This is why the sovereign European Belarus has been persistently and consistently pursuing an exclusively peace-loving policy!

Sixty-five years ago the states-victors have set for the future generations a tremendous moral and political task – to draw the right lessons from history, to prevent world-scale tragedies from repeating.

Our response to the challenges of today should be the approachment of peoples on the basis of humanity and the universal spiritual values. It is high time to relegate to the dust the Cold War stereotypes. Stereotypes that distinguish between the ‘good’ and the ‘bad’ countries. Stereotypes that create division lines even between the states that fought together against fascism. I am sure that the most noble token of respect for the memory of the generations of victors would be a just, non-confrontational policy of all-round cooperation and joint opposition to common threats.

To prevent deadly conflicts, the tragic experience of the Second World War led the community of states, which included Belarus, to create the United Nations.

But many causes that provoke wars and that require joint and decisive actions of all states to be done away with are, unfortunately, not a thing of the past. This disturbing list includes aspiration for world supremacy, poverty, artificial trade barriers, xenophobia and fanaticism, ignoring of the right of any people for its own path of development and imposition on everyone of only one development model.
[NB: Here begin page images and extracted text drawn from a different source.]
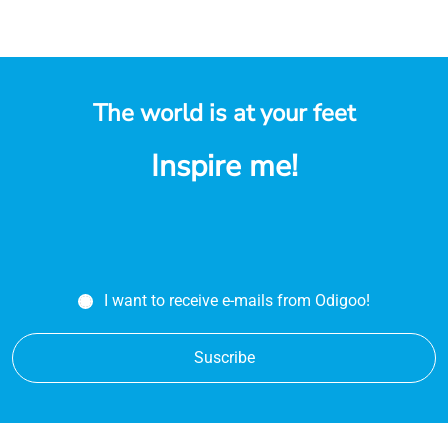
The world is at your feet
Inspire me!
I want to receive e-mails from Odigoo!
Suscribe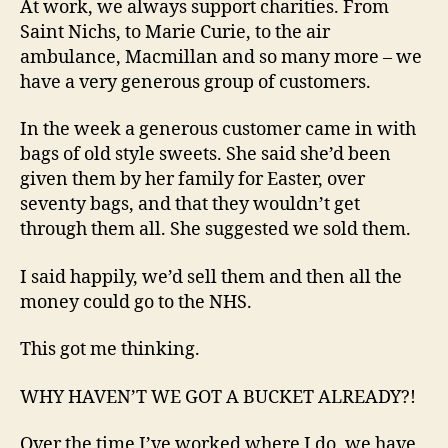
At work, we always support charities. From
Saint Nichs, to Marie Curie, to the air
ambulance, Macmillan and so many more – we
have a very generous group of customers.
In the week a generous customer came in with
bags of old style sweets. She said she’d been
given them by her family for Easter, over
seventy bags, and that they wouldn’t get
through them all. She suggested we sold them.
I said happily, we’d sell them and then all the
money could go to the NHS.
This got me thinking.
WHY HAVEN’T WE GOT A BUCKET ALREADY?!
Over the time I’ve worked where I do, we have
Belarus has been and will remain an important factor of security and stability in the European continent and globally. The United Nations can count on Belarus as a reliable and active participant of struggle against the illegal proliferation of nuclear weapons and fissile materials, trafficking in drugs and persons, illegal migration and attempts to overhaul the outcome of the Second World War.

We, Belarusians, will continue doing our best to promote cooperation, peace and stability.

I wish you a happy holiday of the Great Victory, friends!